From the Guidelines
The initial management for a patient presenting with subacute ileus pattern gaseous distention should begin with supportive treatment, including intravenous crystalloids, anti-emetics, and bowel rest, as soon as possible. This approach is crucial in managing the condition and preventing further complications. The use of isotonic dextrose-saline crystalloid and balanced isotonic crystalloid replacement fluids containing supplemental potassium is recommended, as it helps to replace lost fluids and electrolytes 1.

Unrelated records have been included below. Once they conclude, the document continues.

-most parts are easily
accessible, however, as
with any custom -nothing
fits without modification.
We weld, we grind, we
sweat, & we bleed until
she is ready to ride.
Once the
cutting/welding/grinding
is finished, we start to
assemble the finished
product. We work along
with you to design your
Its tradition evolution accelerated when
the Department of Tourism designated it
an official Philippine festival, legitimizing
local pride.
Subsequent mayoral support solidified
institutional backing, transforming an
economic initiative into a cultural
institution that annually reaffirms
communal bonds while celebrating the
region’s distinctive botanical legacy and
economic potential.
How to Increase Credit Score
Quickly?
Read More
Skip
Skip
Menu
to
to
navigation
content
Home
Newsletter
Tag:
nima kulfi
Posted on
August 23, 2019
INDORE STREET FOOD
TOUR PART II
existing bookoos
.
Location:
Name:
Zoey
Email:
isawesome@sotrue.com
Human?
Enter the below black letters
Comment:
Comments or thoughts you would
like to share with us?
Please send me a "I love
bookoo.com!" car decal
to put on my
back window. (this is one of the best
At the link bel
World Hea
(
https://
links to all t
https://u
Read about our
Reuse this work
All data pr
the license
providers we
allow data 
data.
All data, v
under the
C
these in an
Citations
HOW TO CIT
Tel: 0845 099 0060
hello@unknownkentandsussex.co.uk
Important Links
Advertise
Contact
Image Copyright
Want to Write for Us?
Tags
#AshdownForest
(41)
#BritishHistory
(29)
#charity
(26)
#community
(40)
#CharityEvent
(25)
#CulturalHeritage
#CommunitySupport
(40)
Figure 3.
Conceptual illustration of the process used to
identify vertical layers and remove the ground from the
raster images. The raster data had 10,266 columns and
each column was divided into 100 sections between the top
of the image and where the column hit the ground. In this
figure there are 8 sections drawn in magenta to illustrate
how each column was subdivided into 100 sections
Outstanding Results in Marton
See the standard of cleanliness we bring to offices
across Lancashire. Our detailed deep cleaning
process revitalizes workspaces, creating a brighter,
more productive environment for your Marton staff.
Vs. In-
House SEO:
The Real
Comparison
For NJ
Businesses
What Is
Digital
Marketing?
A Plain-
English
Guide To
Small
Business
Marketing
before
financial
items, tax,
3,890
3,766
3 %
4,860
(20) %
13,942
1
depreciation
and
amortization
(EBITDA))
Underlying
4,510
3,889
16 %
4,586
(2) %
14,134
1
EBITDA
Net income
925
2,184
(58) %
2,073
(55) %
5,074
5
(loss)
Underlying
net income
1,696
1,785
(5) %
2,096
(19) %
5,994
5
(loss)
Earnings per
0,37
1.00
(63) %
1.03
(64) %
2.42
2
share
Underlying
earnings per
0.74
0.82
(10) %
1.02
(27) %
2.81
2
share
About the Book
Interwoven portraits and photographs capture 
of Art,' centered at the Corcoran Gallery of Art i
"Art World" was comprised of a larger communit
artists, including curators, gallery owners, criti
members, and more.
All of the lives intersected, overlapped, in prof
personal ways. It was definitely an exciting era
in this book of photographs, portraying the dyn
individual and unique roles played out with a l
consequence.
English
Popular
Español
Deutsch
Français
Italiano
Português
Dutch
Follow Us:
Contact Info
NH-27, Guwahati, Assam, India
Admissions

Key components of the initial management include:
- Intravenous fluid resuscitation with isotonic crystalloids to maintain hydration and electrolyte balance
- Bowel rest to reduce intestinal workload
- Anti-emetics to prevent vomiting and aspiration pneumonia
- Nasogastric suction, which can be both diagnostically useful and therapeutically important to prevent aspiration pneumonia and decompress the proximal bowel 1
- Insertion of a Foley catheter to monitor urine output, ensuring that the patient's fluid status and renal function are closely observed 1
By following this supportive care approach, patients with subacute ileus pattern gaseous distention can receive the necessary treatment to manage their condition effectively, focusing on reducing morbidity, mortality, and improving quality of life.
From the Research
Initial Management for Subacute Ileus Pattern Gaseous Distention
The initial management for a patient presenting with subacute ileus pattern gaseous distention involves several key steps:
- Correction of physiologic and electrolyte disturbances 2
- Bowel rest and removing the source of the obstruction 2
- Intravenous fluid resuscitation, analgesia, and determining need for operative vs. nonoperative therapy 3
- Nasogastric tube is useful for patients with significant distension and vomiting by removing contents proximal to the site of obstruction 3
Diagnosis and Treatment
Diagnosis typically requires imaging, and though plain radiographs are often ordered, they cannot exclude the diagnosis 3. Computed tomography and ultrasound are reliable diagnostic methods 3. Treatment includes medical resuscitation, such as intravenous hydration, correcting electrolyte abnormalities, intravenous antibiotics, nil per os, and nasoenteral suction 4. Surgery is needed for strangulation and those that fail nonoperative therapy 3, 4.
Medication Management
Neostigmine is traditionally administered intravenously for treatment of acute colonic pseudo-obstruction (ACPO), though use is associated with administration constraints and adverse effects 5. Subcutaneous neostigmine may be reasonable for management of ileus, ACPO, or refractory constipation, though use should be avoided in patients with new-onset heart block, a history of second-degree heart block, or following bowel resection with primary anastomosis 5.
Patient Monitoring
Monitoring for bradycardia with telemetry may be considered when using subcutaneous neostigmine 5. Patients with signs of strangulation, such as fever, hypotension, diffuse abdominal pain, peritonitis, and several others, require close monitoring and potential surgical intervention 3.